This github respository is for the Summer Internship Course conducted between May 17 till June 11, 2021. The course is conducted and taught by Mr. Puneet Mittal from VLSI Expert Pvt Ltd, Prof. Santunu Sarangi and Prof. Saroj Rout from Silicon Institute of Technology, Bhubaneswar.
- Introduction Digital Design: Digital VLSI Design FLow, MUX-based & Decoder-based circuits, Finite-State Machines (FSM), Flip-Flops (Setup/Hold) Time, Delays (Propagation/transition), Noise-margin, clock-gating and timing concepts.
- Introduction to CMOS VLSI Design: VLSI Design flow: custom & semi-custom, Introduction to CMOS Processing.
- Review of Basic Circuit Theory: Essential network theory: KCL/KVL, superposition, circuit elements, node equation method, Thevenin/Norton theorem, dynamic circuit analysis (RC).
- Passive Integrated Circuit Devices: Resistors, Capacitors.
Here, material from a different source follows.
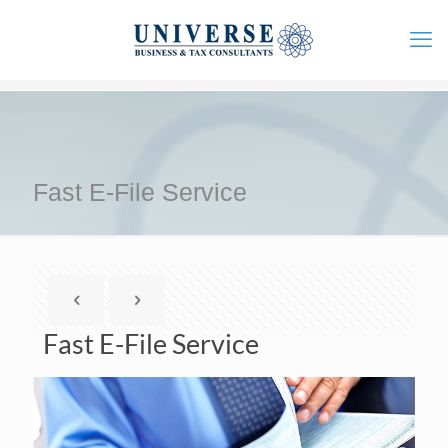
Fast E-File Service
Fast E-File Service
Introduction to Semiconductors. Diodes.
- MOS Device Physics: Threshold voltage, Current-Voltage relation, Intrinsic and Parasitic capacitance. MOS modeling. Parameter extraction.
- Inverter Characteristics: Static: Voltage Trandsfer Chracteristics (VTC), Noise Margin, Power & Area tradeoff. Dynamic: delays (propagation/transition), dynamic power.
- Layout: Introduction to design rules. DRC/LVS, stick diagram & euler graph.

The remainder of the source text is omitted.